◆ Work to be completed:
Whenever a line below holds the word "lost", copy that line.

◆ Data supplied:

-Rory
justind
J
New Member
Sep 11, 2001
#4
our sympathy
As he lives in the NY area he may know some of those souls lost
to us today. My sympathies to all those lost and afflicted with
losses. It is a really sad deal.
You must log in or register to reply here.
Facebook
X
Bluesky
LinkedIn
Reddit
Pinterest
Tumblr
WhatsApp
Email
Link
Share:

==

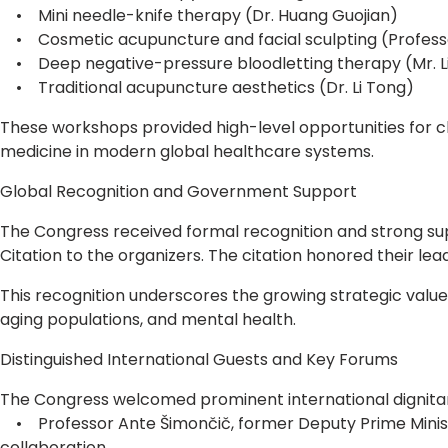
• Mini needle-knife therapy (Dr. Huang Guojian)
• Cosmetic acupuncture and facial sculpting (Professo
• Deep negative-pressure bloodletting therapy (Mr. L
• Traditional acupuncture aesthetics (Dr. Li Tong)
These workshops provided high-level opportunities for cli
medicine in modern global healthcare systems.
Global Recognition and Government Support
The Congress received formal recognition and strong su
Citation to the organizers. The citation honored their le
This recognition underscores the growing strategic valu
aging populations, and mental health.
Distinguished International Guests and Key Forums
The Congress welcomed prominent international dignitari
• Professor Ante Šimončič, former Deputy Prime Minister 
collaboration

◆ Reply to the exercise:
As he lives in the NY area he may know some of those souls lost
to us today. My sympathies to all those lost and afflicted with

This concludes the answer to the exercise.